About this task: Please say how many lines in the entries below hold the string "container", with no other words.

Data provided START

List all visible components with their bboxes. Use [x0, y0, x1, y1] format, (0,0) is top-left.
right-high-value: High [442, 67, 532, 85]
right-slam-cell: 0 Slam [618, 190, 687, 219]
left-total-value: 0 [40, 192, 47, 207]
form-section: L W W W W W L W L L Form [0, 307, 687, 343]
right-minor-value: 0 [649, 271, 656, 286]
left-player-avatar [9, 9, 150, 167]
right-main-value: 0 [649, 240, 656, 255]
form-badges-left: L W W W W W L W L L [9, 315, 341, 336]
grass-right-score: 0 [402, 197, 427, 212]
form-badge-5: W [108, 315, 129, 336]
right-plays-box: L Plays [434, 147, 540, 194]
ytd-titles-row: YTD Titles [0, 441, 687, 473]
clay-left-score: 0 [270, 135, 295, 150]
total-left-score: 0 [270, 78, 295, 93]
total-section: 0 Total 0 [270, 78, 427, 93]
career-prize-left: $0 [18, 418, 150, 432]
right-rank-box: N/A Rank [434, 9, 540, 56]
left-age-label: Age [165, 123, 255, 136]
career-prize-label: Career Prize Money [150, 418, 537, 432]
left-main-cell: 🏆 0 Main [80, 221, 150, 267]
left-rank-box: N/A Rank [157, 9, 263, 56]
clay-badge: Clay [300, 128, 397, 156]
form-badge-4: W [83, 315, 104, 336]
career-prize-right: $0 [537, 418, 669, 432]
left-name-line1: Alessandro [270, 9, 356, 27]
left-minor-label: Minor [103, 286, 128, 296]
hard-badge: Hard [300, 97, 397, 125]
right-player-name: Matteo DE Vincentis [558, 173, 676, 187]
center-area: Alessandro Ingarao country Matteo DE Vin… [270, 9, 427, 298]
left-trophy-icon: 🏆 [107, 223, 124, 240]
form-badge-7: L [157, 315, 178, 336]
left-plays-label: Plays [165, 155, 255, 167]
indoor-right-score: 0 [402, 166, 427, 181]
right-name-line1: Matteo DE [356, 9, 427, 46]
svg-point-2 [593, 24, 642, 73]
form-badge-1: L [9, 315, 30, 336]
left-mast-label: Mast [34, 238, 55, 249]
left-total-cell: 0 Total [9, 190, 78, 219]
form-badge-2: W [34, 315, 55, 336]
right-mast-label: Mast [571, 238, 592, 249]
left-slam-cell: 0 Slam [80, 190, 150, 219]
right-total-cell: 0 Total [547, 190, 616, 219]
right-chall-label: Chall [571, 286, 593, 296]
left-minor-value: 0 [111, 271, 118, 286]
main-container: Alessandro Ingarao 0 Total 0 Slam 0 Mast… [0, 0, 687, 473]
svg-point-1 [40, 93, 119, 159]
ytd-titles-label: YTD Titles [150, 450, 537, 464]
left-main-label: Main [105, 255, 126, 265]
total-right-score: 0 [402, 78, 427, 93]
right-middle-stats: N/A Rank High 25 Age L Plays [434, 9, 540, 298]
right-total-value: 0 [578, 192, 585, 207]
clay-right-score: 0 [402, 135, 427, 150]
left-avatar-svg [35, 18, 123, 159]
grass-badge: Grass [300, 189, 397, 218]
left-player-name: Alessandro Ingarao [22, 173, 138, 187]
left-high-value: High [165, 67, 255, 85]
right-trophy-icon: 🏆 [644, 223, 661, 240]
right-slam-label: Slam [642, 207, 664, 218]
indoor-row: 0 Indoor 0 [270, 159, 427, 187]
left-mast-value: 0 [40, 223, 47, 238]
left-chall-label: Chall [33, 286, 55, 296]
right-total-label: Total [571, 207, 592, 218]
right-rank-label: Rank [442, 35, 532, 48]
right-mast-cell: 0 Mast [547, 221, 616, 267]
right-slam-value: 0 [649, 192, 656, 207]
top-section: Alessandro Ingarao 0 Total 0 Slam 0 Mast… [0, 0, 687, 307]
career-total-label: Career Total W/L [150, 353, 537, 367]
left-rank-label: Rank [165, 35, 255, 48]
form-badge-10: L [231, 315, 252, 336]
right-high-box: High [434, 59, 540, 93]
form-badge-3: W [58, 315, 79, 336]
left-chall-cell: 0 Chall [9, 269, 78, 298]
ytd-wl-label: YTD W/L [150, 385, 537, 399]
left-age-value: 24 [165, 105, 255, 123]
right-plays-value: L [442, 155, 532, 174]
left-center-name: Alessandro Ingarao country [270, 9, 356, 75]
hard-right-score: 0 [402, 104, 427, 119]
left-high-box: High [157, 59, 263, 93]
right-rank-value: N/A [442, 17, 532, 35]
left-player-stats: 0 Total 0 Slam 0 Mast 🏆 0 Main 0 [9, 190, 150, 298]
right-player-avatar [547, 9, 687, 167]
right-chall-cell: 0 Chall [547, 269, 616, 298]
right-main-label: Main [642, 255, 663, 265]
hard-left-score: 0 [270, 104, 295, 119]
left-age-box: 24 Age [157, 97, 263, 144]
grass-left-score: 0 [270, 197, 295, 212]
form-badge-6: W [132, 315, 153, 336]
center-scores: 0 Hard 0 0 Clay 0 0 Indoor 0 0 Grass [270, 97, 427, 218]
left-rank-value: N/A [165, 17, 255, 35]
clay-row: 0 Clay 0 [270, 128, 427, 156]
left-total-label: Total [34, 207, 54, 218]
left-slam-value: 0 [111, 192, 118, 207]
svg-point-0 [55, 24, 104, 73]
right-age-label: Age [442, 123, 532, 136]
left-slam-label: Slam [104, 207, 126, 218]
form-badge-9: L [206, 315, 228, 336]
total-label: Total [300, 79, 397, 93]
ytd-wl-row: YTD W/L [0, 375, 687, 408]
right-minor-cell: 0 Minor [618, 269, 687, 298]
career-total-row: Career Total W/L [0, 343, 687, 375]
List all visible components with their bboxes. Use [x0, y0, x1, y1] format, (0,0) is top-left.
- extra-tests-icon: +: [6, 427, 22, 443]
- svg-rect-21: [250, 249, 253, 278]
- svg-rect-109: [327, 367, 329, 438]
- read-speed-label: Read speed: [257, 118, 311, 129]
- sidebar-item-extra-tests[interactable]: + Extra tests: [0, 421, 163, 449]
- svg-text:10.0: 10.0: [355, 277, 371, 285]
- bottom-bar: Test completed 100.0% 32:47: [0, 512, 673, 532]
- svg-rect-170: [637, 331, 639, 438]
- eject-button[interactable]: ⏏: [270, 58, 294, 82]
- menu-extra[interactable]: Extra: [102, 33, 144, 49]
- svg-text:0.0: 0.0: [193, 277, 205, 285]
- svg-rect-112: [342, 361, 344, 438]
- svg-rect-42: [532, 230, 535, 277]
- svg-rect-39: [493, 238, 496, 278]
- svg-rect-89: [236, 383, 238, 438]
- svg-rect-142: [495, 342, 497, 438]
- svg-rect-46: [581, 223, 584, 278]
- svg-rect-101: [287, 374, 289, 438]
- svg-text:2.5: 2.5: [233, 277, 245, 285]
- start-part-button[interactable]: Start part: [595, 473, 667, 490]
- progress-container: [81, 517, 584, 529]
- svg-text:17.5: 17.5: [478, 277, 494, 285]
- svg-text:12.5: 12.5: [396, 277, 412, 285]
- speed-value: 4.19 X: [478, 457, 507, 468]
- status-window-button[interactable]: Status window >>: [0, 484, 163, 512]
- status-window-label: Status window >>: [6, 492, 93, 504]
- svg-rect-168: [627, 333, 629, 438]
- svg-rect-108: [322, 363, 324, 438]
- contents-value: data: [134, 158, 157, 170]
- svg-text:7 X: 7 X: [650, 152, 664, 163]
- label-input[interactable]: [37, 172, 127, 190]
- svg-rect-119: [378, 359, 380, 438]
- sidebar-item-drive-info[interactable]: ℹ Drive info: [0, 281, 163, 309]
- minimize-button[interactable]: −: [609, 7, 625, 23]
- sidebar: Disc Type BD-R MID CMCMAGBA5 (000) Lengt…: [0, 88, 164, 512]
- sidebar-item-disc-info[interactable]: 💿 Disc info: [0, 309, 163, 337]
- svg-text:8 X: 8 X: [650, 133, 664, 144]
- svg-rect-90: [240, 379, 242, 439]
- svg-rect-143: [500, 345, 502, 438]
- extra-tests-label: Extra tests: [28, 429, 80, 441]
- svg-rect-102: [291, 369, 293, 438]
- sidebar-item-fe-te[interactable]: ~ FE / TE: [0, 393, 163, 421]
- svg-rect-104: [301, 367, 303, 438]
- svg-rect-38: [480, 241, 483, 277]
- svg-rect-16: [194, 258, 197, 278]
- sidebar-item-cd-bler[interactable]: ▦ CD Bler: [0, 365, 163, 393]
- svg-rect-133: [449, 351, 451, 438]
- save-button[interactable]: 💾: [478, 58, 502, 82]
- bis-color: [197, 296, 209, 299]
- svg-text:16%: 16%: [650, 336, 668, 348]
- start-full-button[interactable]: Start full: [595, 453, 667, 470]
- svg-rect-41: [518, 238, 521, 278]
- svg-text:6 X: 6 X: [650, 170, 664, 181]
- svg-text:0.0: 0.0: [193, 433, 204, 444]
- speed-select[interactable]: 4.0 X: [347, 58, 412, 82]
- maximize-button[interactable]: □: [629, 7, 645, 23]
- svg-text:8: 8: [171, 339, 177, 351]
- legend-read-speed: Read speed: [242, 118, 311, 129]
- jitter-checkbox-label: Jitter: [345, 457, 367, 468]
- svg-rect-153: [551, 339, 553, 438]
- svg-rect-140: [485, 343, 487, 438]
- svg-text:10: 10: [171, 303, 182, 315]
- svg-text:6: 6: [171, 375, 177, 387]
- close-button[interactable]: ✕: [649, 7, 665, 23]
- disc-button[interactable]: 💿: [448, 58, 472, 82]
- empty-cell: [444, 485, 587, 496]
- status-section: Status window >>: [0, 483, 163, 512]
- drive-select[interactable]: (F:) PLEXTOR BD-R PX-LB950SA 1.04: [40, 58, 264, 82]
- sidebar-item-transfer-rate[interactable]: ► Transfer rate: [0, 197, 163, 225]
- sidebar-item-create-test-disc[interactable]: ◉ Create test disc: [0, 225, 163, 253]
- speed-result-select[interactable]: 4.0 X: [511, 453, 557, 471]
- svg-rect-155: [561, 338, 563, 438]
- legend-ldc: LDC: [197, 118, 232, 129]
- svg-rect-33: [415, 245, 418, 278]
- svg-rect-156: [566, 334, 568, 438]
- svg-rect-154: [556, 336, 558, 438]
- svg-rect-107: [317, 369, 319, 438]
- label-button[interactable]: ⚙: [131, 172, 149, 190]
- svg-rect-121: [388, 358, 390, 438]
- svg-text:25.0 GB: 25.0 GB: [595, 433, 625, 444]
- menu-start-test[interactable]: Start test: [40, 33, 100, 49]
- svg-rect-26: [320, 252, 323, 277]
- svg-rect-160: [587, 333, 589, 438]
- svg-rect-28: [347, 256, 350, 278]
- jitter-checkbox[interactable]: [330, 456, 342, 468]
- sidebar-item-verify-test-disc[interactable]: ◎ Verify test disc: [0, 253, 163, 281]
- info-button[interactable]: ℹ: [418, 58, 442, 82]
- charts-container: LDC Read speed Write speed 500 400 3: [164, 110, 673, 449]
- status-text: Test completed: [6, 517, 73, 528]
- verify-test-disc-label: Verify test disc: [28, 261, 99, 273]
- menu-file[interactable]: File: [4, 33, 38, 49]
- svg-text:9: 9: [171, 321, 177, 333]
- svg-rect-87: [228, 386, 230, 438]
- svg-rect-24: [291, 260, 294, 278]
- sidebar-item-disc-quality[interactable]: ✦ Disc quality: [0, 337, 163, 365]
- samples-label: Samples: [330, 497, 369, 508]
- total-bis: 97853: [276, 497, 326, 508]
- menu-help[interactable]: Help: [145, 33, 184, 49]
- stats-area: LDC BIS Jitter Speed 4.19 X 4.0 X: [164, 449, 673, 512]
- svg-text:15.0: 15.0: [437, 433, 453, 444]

Data provided END

Answer to the problem: 3